What's more, after a vaccine is authorized or approved, both the FDA and the Centers for Disease Control and Prevention (CDC) continue to monitor for long-term safety concerns.
What concerns should consumers have about the effectiveness of a vaccine — or, for that matter, any treatment — that's developed so quickly?
Anyone who followed the FDA's handling of hydroxychloroquine — a medication that's used to prevent and treat malaria — could be forgiven for having concerns. In the early days of the pandemic, the FDA granted an EUA to use hydroxychloroquine as a treatment for COVID-19. But, as a report in an October issue of JAMA makes clear, the agency did so without describing the evidence underlying its decision. A little more than two months after the drug received FDA authorization, a number of studies reported that hydroxychloroquine was an ineffective treatment for COVID-19, and the FDA revoked its EUA.
"Most people believed the EUA of hydroxychloroquine was ill-founded and then the studies showed it didn't work,” Goodman says. But using an unapproved vaccine on healthy people requires a different standard than using an unapproved drug — or an approved drug for unapproved uses, which is also allowed under an EUA — to treat people with a life-threatening illness.

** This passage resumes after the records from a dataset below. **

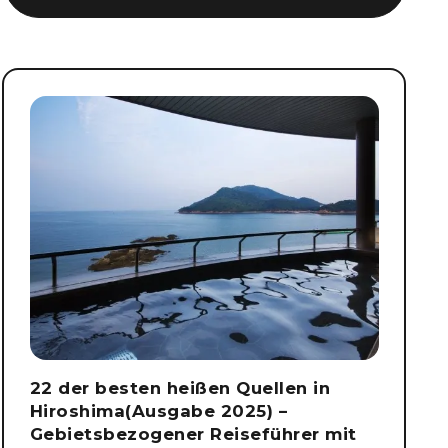
22 der besten heißen Quellen in
Hiroshima(Ausgabe 2025) –
Gebietsbezogener Reiseführer mit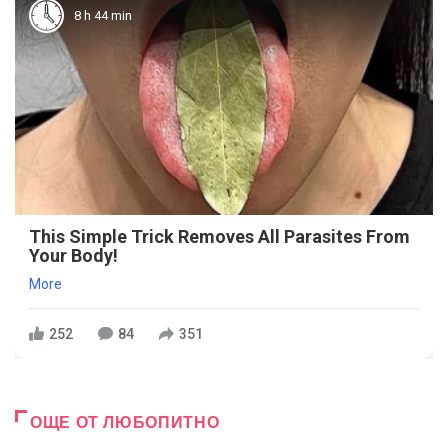
8 h 44 min
This Simple Trick Removes All Parasites From
Your Body!
More
252
84
351
ОЩЕ ОТ ЛЮБОПИТНО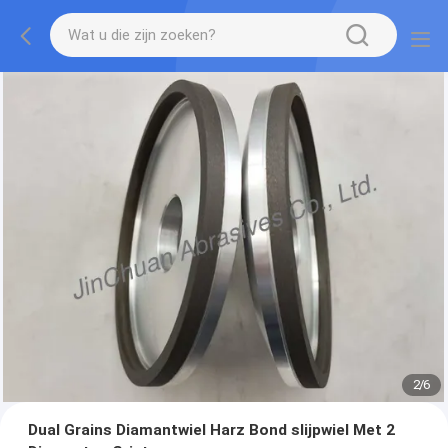
2
/
6
Dual Grains Diamantwiel Harz Bond slijpwiel Met 2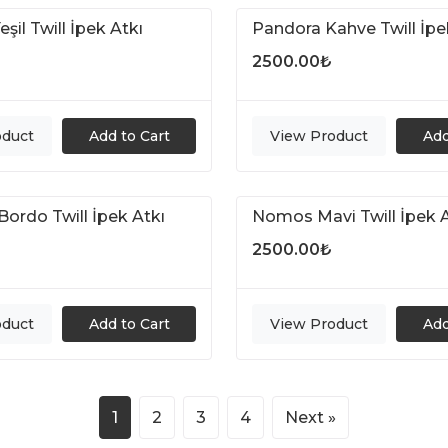
şil Twill İpek Atkı
Pandora Kahve Twill İpe
2500.00
₺
oduct
Add to Cart
View Product
Add
ordo Twill İpek Atkı
Nomos Mavi Twill İpek A
2500.00
₺
oduct
Add to Cart
View Product
Add
1
2
3
4
Next
»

"A drug you're giving to someone who's sick, maybe critically ill, and there's a willingness to accept uncertainty,” Goodman points out. “A vaccine you're giving to someone who's well and may have other ways to reduce their risk of infection, like wearing a mask. What's been made very clear is that for a vaccine to be given to healthy people — even for emergency use — the FDA is going to insist on some strong data.”
Do therapies and diagnostics that receive EUAs eventually have to get official FDA approval?
EUAs aren't meant to be a substitute for traditional approvals. “In the end, it's not that different,” Sharfstein says. The companies developing the treatments and diagnostics “design their studies for approval, not just for [emergency use] authorization. There's not any real difference. It's a very high standard for authorization.”
The FDA, in its guidelines for the development and licensure of coronavirus vaccines, encourages drugmakers to pursue traditional approval in addition to authorization.